Posted on 01/29/2006 8:17:08 AM PST by wjersey

It's a clear, chilly, noir midnight on bombed-out Jasper Street in Kensington. An El train chugs against the sky two blocks away. To the right, peeking above a roof, One Liberty Place shines brightly, a million miles away.

Beneath lonely streetlights, a film crew huddles around a white van parked outside one of the two habitable houses on the block. Inside the van, Rocky Balboa is listening to his friend Marie: Go for it. Get in the ring one last time.

That also happens to be why Sylvester Stallone is in Philadelphia. Rocky's creator is giving the big lug one last shot as he directs and stars in Rocky Balboa, the sixth in the epic series. Stallone also wrote the screenplay.

Filming began Jan. 9 and is expected to wrap within two weeks. The film is not expected in theaters until February 2007.

Although Philadelphia settings also figured into all previous Rockys except for IV, Stallone said he had to come back to do all the exterior work on Rocky Balboa.

"The city itself is the costar," said Stallone, sucking on a cigar between takes.

Stallone owes the city a lot.

In December 1975, he was a broke young man - New York-born, Philadelphia-raised - with something to prove when he shot his gritty story of an up-and-coming club fighter who goes the distance.

And now with Rocky Balboa revisiting many of the same haunts from the Oscar-winning first movie, Stallone might be a wealthy guy on the brink of 60, but he has something else to prove:

Don't count out people just because they're getting up there.

If 1976's Rocky was a story for the ages, Rocky Balboa is a story for the aging.

Stallone is among the oldest of the baby-boom generation, and in this installment - where we pick up his story 15 years after V - Rocky is not ready to pack it in as he gets into the ring against a guy two decades his junior.

"I think that it's a philosophically sound piece," Stallone said. "People that are on the cusp of wanting to just give up and really not participate in life would recognize maybe a sense of optimism.

"In my generation, it seems that no one wants to go away gently anymore. They're staying healthier, they're looking out for themselves... . They're driving race cars... climbing mountains. I think that's the wave of the future. Rocky kind of typifies that sense of adventurousness at the cost of looking foolish, but he's willing to pay the price.

"I think that people should be willing to walk on thin ice because it's really rewarding if you happen to get across that lake that's frozen."

Here's how it goes: The long-suffering Adrian - the girl Rocky met in the Kensington pet shop in the original - is dead. Rocky owns a restaurant in South Philadelphia. He's pals with Adrian's brother Paulie (Burt Young), but he's distant from his son, Rocky Jr. (played by Milo Ventimiglia), who goes by Robert as he lives the yuppie life in Center City.

He's friendly with Marie - played by Geraldine Hughes - who was a kid in the first Rocky. She's a single mother living on the edge of poverty.

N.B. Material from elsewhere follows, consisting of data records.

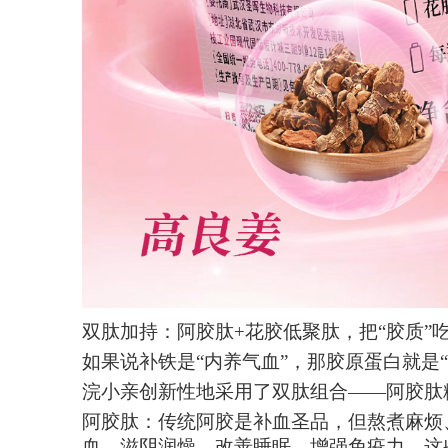
双肽加持：阿胶肽
+花胶低聚肽，把“胶质”
如果说补铁是
“内养气血”，那胶原蛋白就是
浣小亲创新性地采用了双肽组合
——阿胶肽
阿胶肽：传统阿胶是补血圣品，但熬煮麻烦
血、滋阴润燥、改善睡眠、增强免疫力，这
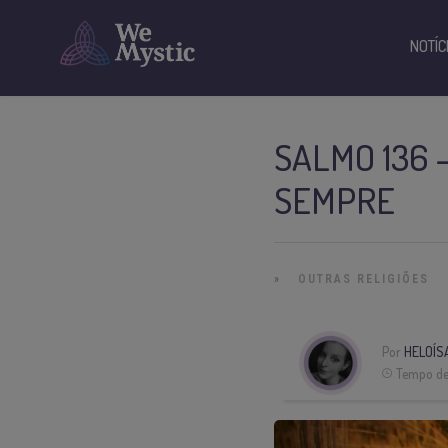
NOTÍC
SALMO 136 
SEMPRE
»
OUTRAS RELIGIÕES
Por
HELOÍS
Tempo de 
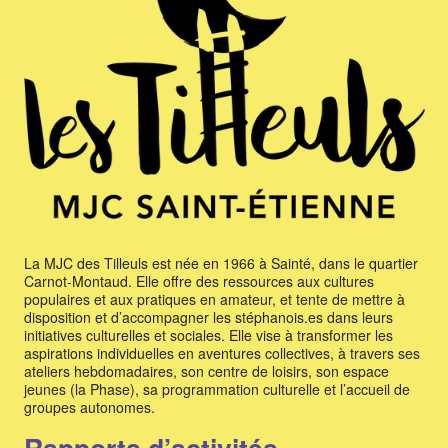
La MJC des Tilleuls est née en 1966 à Sainté, dans le quartier
Carnot-Montaud. Elle offre des ressources aux cultures
populaires et aux pratiques en amateur, et tente de mettre à
disposition et d’accompagner les stéphanois.es dans leurs
initiatives culturelles et sociales. Elle vise à transformer les
aspirations individuelles en aventures collectives, à travers ses
ateliers hebdomadaires, son centre de loisirs, son espace
jeunes (la Phase), sa programmation culturelle et l’accueil de
groupes autonomes.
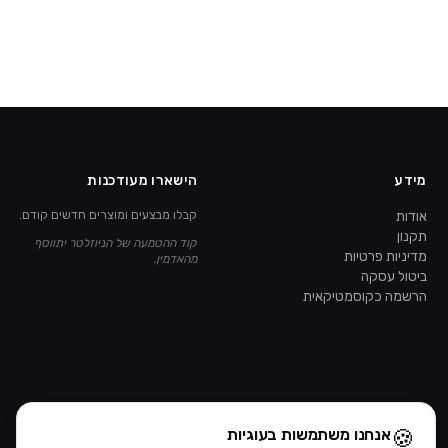
מידע
הישארו מעודכנות
אודות
קבלו מבצעים ומוצרים חדשים קודם.
תקנון
קוד ההטמעה של הניוזלטר יתווסף
מדיניות פרטיות
מהאדמין.
ביטול עסקה
הרשמה כקוסמטיקאית
🍪
אנחנו משתמשות בעוגיות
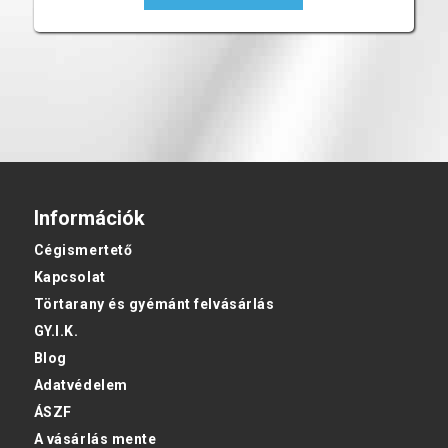
Információk
Cégismertető
Kapcsolat
Törtarany és gyémánt felvásárlás
GY.I.K.
Blog
Adatvédelem
ÁSZF
A vásárlás mente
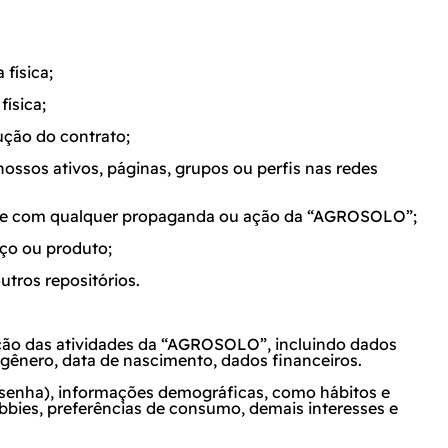
 física;
física;
ução do contrato;
ssos ativos, páginas, grupos ou perfis nas redes
rage com qualquer propaganda ou ação da “AGROSOLO”;
ço ou produto;
tros repositórios.
ção das atividades da “AGROSOLO”, incluindo dados
 gênero, data de nascimento, dados financeiros.
 senha), informações demográficas, como hábitos e
obbies, preferências de consumo, demais interesses e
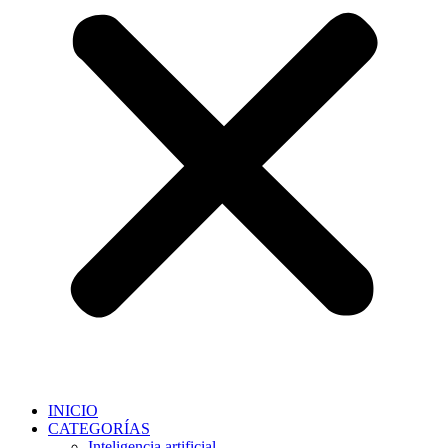
INICIO
CATEGORÍAS
Inteligencia artificial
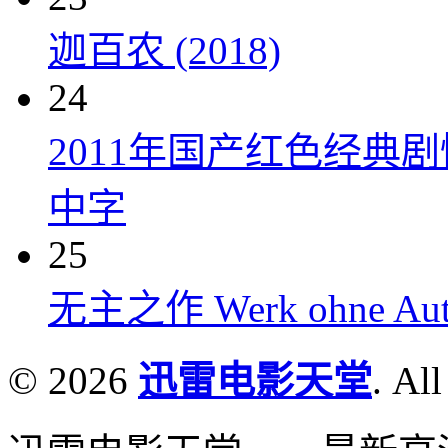
迦百农 (2018)
24
2011年国产红色经典
中字
25
无主之作 Werk ohne Auto
© 2026
迅雷电影天堂
. All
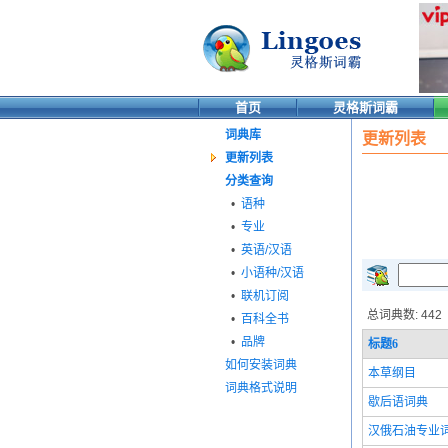
首页
灵格斯词霸
词典库
更新列表
更新列表
分类查询
•
语种
•
专业
•
英语/汉语
•
小语种/汉语
•
联机订阅
总词典数: 442
•
百科全书
•
品牌
标题
6
如何安装词典
本草纲目
词典格式说明
歇后语词典
汉俄石油专业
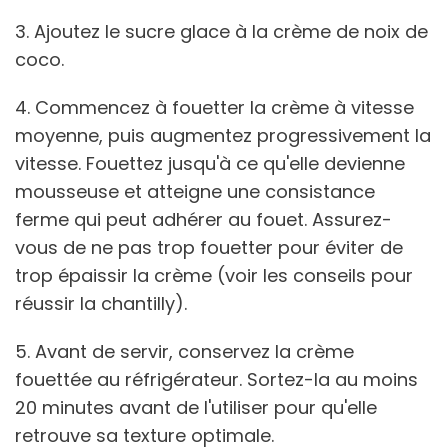
3. Ajoutez le sucre glace à la crème de noix de
coco.
4. Commencez à fouetter la crème à vitesse
moyenne, puis augmentez progressivement la
vitesse. Fouettez jusqu'à ce qu'elle devienne
mousseuse et atteigne une consistance
ferme qui peut adhérer au fouet. Assurez-
vous de ne pas trop fouetter pour éviter de
trop épaissir la crème (voir les conseils pour
réussir la chantilly).
5. Avant de servir, conservez la crème
fouettée au réfrigérateur. Sortez-la au moins
20 minutes avant de l'utiliser pour qu'elle
retrouve sa texture optimale.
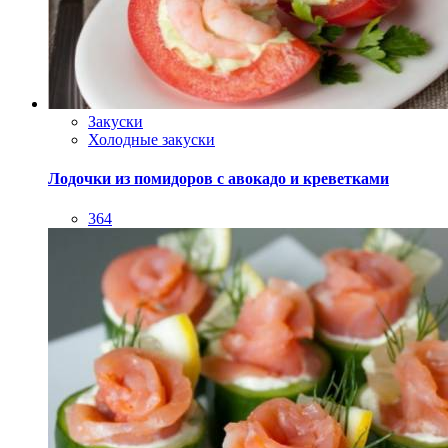
Закуски
Холодные закуски
Лодочки из помидоров с авокадо и креветками
364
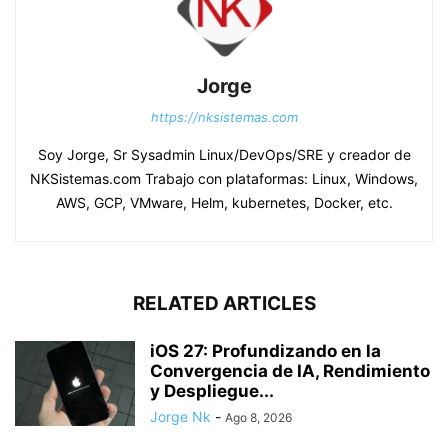
Jorge
https://nksistemas.com
Soy Jorge, Sr Sysadmin Linux/DevOps/SRE y creador de
NKSistemas.com Trabajo con plataformas: Linux, Windows,
AWS, GCP, VMware, Helm, kubernetes, Docker, etc.
RELATED ARTICLES
iOS 27: Profundizando en la
Convergencia de IA, Rendimiento
y Despliegue...
Jorge Nk
-
Ago 8, 2026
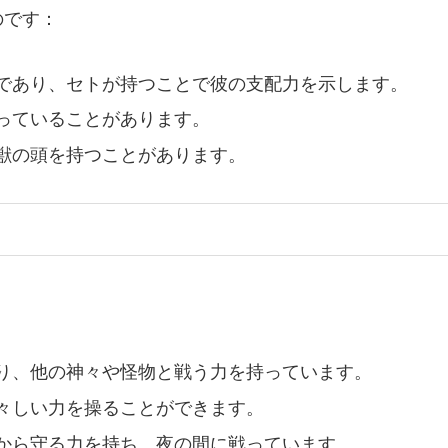
のです：
であり、セトが持つことで彼の支配力を示します。
っていることがあります。
獣の頭を持つことがあります。
り、他の神々や怪物と戦う力を持っています。
々しい力を操ることができます。
から守る力を持ち、夜の間に戦っています。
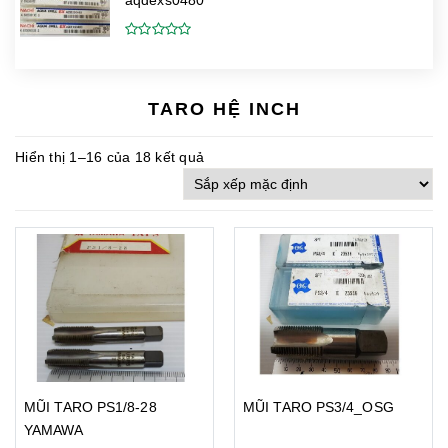
aqdexs0480
TARO HỆ INCH
Hiển thị 1–16 của 18 kết quả
MŨI TARO PS1/8-28
MŨI TARO PS3/4_OSG
YAMAWA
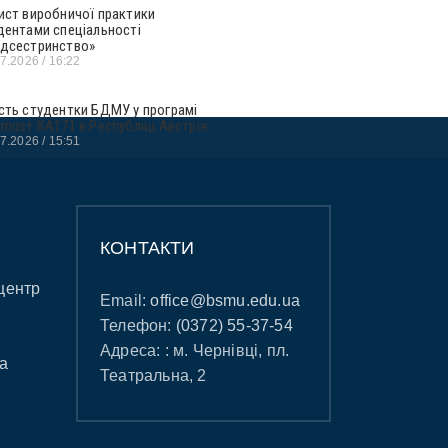
ист виробничої практики
дентами спеціальності
дсестринство»
07.2026
16:22
сть студентки БДМУ у програмі
smus+ KA171 в Республіці Австрія
07.2026
15:51
КОНТАКТИ
центр
Email:
office@bsmu.edu.ua
Телефон:
(0372) 55-37-54
Адреса: : м. Чернівці, пл.
а
Театральна, 2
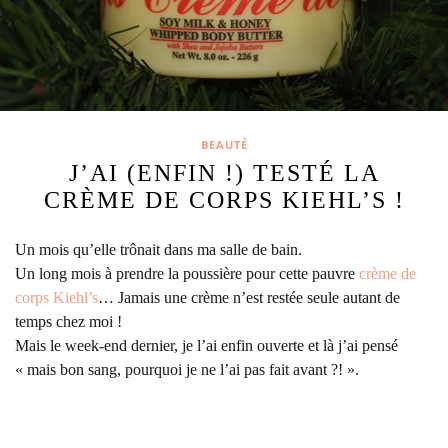
BEAUTÉ
J’AI (ENFIN !) TESTÉ LA
CRÈME DE CORPS KIEHL’S !
Un mois qu’elle trônait dans ma salle de bain.
Un long mois à prendre la poussière pour cette pauvre
crème de
corps
Kiehl’s
… Jamais une crème n’est restée seule autant de
temps chez moi !
Mais le week-end dernier, je l’ai enfin ouverte et là j’ai pensé
« mais bon sang, pourquoi je ne l’ai pas fait avant ?! ».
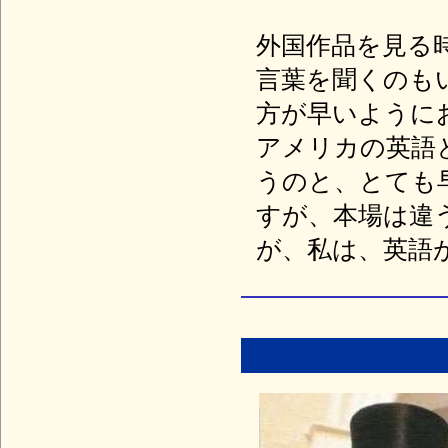
外国作品を見る
言葉を聞くのも
方が早いように
アメリカの英語
うのと、とても
すが、本場は違
が、私は、英語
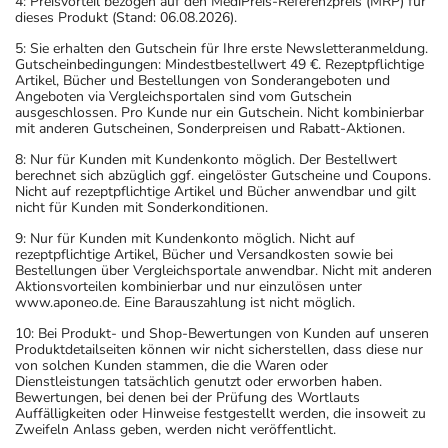
4: Preisvorteil bezogen auf den MediPreis-Referenzpreis (MRP) für
dieses Produkt (Stand: 06.08.2026).
5: Sie erhalten den Gutschein für Ihre erste Newsletteranmeldung.
Gutscheinbedingungen: Mindestbestellwert 49 €. Rezeptpflichtige
Artikel, Bücher und Bestellungen von Sonderangeboten und
Angeboten via Vergleichsportalen sind vom Gutschein
ausgeschlossen. Pro Kunde nur ein Gutschein. Nicht kombinierbar
mit anderen Gutscheinen, Sonderpreisen und Rabatt-Aktionen.
8: Nur für Kunden mit Kundenkonto möglich. Der Bestellwert
berechnet sich abzüglich ggf. eingelöster Gutscheine und Coupons.
Nicht auf rezeptpflichtige Artikel und Bücher anwendbar und gilt
nicht für Kunden mit Sonderkonditionen.
9: Nur für Kunden mit Kundenkonto möglich. Nicht auf
rezeptpflichtige Artikel, Bücher und Versandkosten sowie bei
Bestellungen über Vergleichsportale anwendbar. Nicht mit anderen
Aktionsvorteilen kombinierbar und nur einzulösen unter
www.aponeo.de. Eine Barauszahlung ist nicht möglich.
10: Bei Produkt- und Shop-Bewertungen von Kunden auf unseren
Produktdetailseiten können wir nicht sicherstellen, dass diese nur
von solchen Kunden stammen, die die Waren oder
Dienstleistungen tatsächlich genutzt oder erworben haben.
Bewertungen, bei denen bei der Prüfung des Wortlauts
Auffälligkeiten oder Hinweise festgestellt werden, die insoweit zu
Zweifeln Anlass geben, werden nicht veröffentlicht.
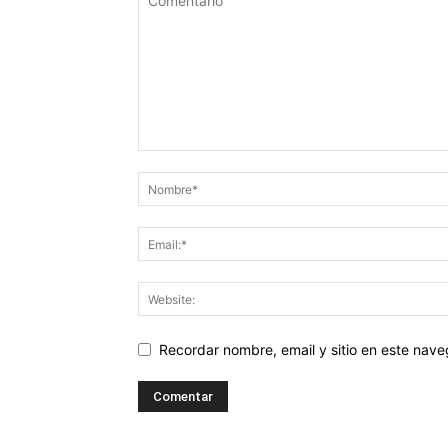
Recordar nombre, email y sitio en este nav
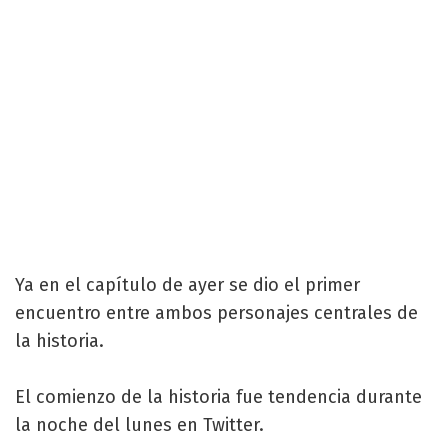
Ya en el capítulo de ayer se dio el primer
encuentro entre ambos personajes centrales de
la historia.
El comienzo de la historia fue tendencia durante
la noche del lunes en Twitter.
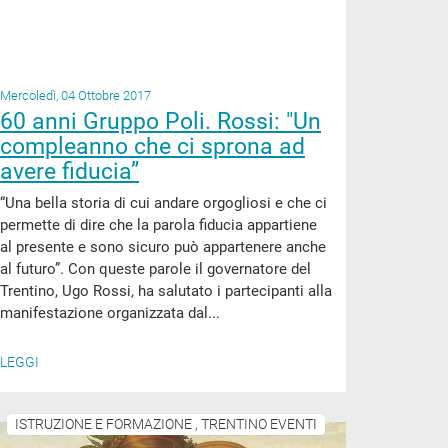
Mercoledì, 04 Ottobre 2017
60 anni Gruppo Poli. Rossi: "Un
compleanno che ci sprona ad
avere fiducia”
“Una bella storia di cui andare orgogliosi e che ci
permette di dire che la parola fiducia appartiene
al presente e sono sicuro può appartenere anche
al futuro”. Con queste parole il governatore del
Trentino, Ugo Rossi, ha salutato i partecipanti alla
manifestazione organizzata dal...
LEGGI
ISTRUZIONE E FORMAZIONE , TRENTINO EVENTI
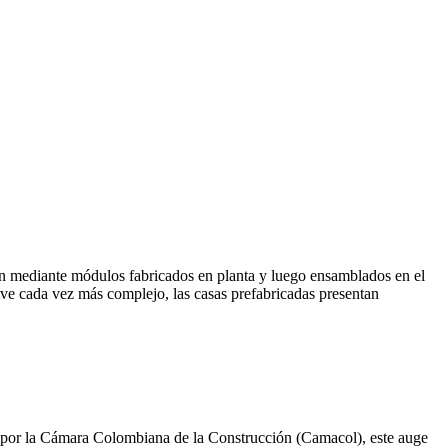
en mediante módulos fabricados en planta y luego ensamblados en el
elve cada vez más complejo, las casas prefabricadas presentan
os por la Cámara Colombiana de la Construcción (Camacol), este auge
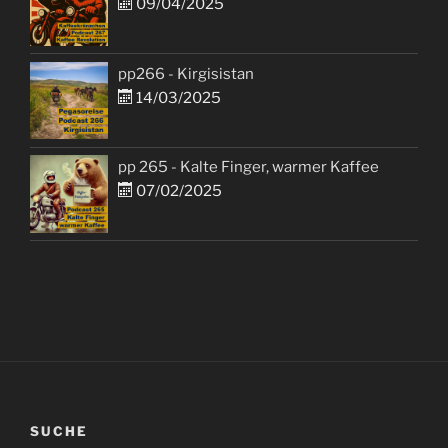
09/04/2025
pp266 - Kirgisistan
14/03/2025
pp 265 - Kalte Finger, warmer Kaffee
07/02/2025
SUCHE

The world has changed, but Rocky hasn't.

One day, ESPN simulates a boxing match between a computer-generated Rocky and the current champ (Mason "The Line" Dixon, played by boxer Antonio Tarver).

Dixon's people want a fight.

Rocky accepts, then balks.

"He's called upon to [do this], almost as a publicity stunt that turns out to be a foolish gesture, but it starts to spark something in him," Stallone said.

"What starts out as an outlet for his grief becomes a magnet for all the people around him who have given up in life and they start to bond with him," Stallone said.

"If the mountain is there, why not try to climb it? He's being just scourged by the press, scourged by his friends, You're nothing.... Just because you've had a few too many birthdays, you should stop trying things? That's what Rocky would say. 'Time goes by for everybody. Especially if you're standing still.' "

The state boxing commissioner - played by Philadelphia lawyer Jimmy Binns, who played Rocky's lawyer in Rocky V - is against it, too, until Rocky convinces him otherwise.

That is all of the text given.